Oookay, so this is one funny bug, and old as ages.
This happens with both yum and dnf (so we'll need to clone for rhel-8 and fedora too, but lets figure out the details here first). The problem is that both yum and dnf fail to notice the error code from their test-transaction, both only stop when problem objects were created by rpm but that doesn't happen in this case. When this failed test-transaction is resubmitted to rpm, it crashes inside fingerprinting because normally valid assumptions don't hold. Obviously optimally it wouldn't do so.
All of this has relatively little to do with the invalid signature, it just happens to be the trigger that causes the unexpected failure to open the corrupted package once inside the transaction.
Ultimately all three (rpm, yum and dnf) need fixes for this, but making rpm do the right thing here is where it should start, and which will minimally fix it for both yum and dnf. Both yum and dnf need to start checking for the error codes correctly though, there could be other similar corner-cases lurking inside rpm.
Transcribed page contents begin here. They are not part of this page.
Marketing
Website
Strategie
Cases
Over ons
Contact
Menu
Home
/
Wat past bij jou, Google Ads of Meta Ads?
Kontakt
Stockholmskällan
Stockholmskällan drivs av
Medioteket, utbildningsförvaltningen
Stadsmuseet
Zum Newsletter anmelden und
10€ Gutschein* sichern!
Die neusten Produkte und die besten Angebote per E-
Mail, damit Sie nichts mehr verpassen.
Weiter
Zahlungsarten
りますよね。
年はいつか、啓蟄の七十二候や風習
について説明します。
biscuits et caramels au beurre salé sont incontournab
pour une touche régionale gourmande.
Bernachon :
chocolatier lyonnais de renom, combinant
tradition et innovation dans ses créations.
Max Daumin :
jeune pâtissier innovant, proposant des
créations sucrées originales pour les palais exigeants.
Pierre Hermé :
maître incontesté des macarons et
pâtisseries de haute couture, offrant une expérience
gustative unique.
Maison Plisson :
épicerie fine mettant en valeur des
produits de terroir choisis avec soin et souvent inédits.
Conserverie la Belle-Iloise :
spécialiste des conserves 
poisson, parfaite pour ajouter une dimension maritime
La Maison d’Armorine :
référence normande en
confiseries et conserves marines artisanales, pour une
FWIW, the problematic place in yum in cli.py:
testcb = RPMTransaction(self, test=True)
tserrors = self.ts.test(testcb)
if len(tserrors) > 0:
errstring = _('Transaction check error:\n')
...versus the full error code check rpmtrans.py explains:
# ts.run() exit codes are, hmm, "creative": None means all ok, empty
# list means some errors happened in the transaction and non-empty
# list that there were errors preventing the ts from starting...
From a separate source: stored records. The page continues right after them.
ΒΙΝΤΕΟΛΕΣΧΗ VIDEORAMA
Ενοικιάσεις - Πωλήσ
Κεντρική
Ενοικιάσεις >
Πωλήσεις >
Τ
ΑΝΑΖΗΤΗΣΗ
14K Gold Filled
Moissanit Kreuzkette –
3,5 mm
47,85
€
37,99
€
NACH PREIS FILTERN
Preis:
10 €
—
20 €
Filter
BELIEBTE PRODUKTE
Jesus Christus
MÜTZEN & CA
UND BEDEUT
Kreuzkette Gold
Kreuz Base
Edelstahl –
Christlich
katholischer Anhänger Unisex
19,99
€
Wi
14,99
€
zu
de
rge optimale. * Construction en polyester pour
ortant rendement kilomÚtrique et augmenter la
Oh and FWIW, the ultimate reason for this failure is that for packages whose signature checking is disabled, yum/dnf honor this during initially reading packages and populating the transaction. However both use rpm defaults (which is to check signatures if present) to actually run the transactions (test + real), which causes packages failing to open in the transaction callback. This mismatch is what causes the failures in unexpected places, and also means that yum/dnf --nogpgcheck cannot be used to install packages with bad signatures, only ones with no signature at all or ones with whose key we don't have imported (which is not necessarily a bad thing, just different from what rpm's --nosignature does)
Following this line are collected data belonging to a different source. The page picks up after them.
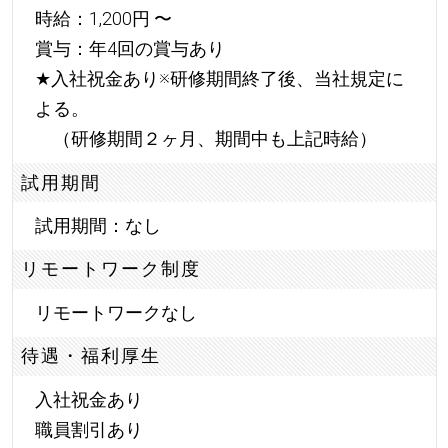
時給：1,200円 〜
賞与：年4回の賞与あり
★
入社祝金あり※研修期間終了後、当社規定に
よる。
（研修期間２ヶ月、期間中も上記時給）
試用期間
試用期間：なし
リモートワーク制度
リモートワークなし
待遇・福利厚生
入社祝金あり
職員割引あり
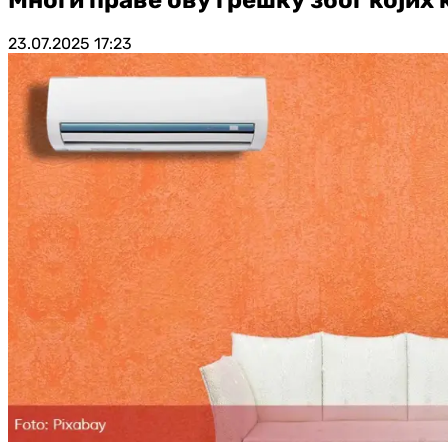
23.07.2025
17:23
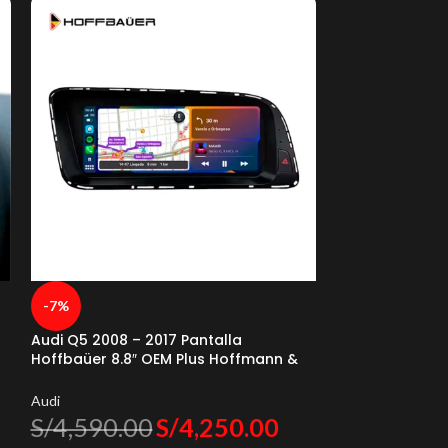
BMW X3 G01 X4 
-7%
Pantalla HoffB
CarPlay & And
Audi Q5 2008 – 2017 Pantalla
Baüer
BMW
Hoffbaüer 8.8″ OEM Plus Hoffmann &
S/
4,590.0
Baüer
Audi
S/
4,590.00
S/
4,250.00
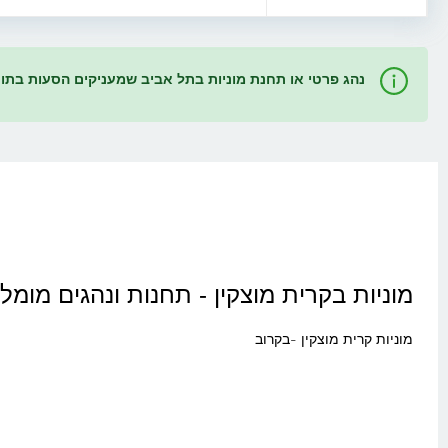
נהג פרטי או תחנת מוניות בתל אביב שמעניקים הסעות בתו
מוניות בקרית מוצקין - תחנות ונהגים מומל
מוניות קרית מוצקין -בקרוב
Very interesting, thanks for the explanation and investigation. :)
> # ts.run() exit codes are, hmm, "creative": None means all ok, empty
> # list means some errors happened in the transaction and non-empty
> # list that there were errors preventing the ts from starting...
I definitely stumbled upon the comment about ts.run() error codes while playing around (and stepping through gdb), but missed the significance at the other location. Nice catch! Makes it sound like a C<->Python issue ultimately.
> so we'll need to clone for rhel-8 and fedora too
F27 has this problem, but interestingly F28 and F29 weren't working on one of the test packages. (I didn't try all byte offsets and this was a different package with fewer dependencies).
> What's not so obvious is that when you install a local package, gpgcheck=1 does not apply.
Yeah, my guidance to the lab was going to include createrepo. (I noticed that _OK was returned in the validate package signature section while in gdb...)
I'd also argue that installing a package with an invalid signature to a known key should also be a big no-no (without the --nogpgcheck or --very-unsafe-I-know-what-is-happening... even if it is a local file), but that's me. :)
Anyhow, thanks! :)
Proposed upstream fix: https://github.com/rpm-software-management/rpm/pull/651
Since the problem described in this bug report should be
resolved in a recent advisory, it has been closed with a
resolution of ERRATA.
For information on the advisory, and where to find the updated
files, follow the link below.
If the solution does not work for you, open a new bug report.
FEDORA-EPEL-2020-3ef1e07e82 has been pushed to the Fedora EPEL 7 stable repository.
If problem still persists, please make note of it in this bug report.